* [Required work]
Omit the images and output every line of the data below exactly.

* [Available records]
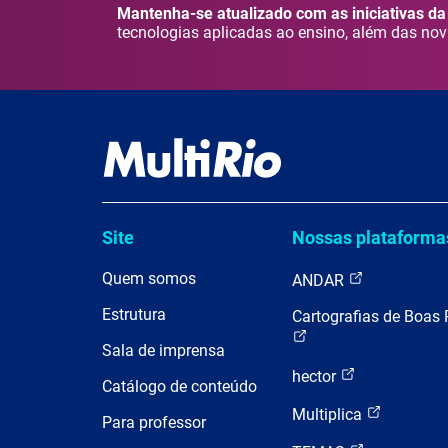
Mantenha-se atualizado com as iniciativas da 
tecnologias aplicadas ao ensino, além das nov
Site
Nossas plataforma
Quem somos
ANDAR
Estrutura
Cartografias de Boas 
Sala de imprensa
hector
Catálogo de conteúdo
Multiplica
Para professor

* [Response to the task]
Mantenha-se atualizado com as iniciativas da 
tecnologias aplicadas ao ensino, além das nov
Site
Nossas plataforma
Quem somos
ANDAR
Estrutura
Cartografias de Boas 
Sala de imprensa
hector
Catálogo de conteúdo
Multiplica
Para professor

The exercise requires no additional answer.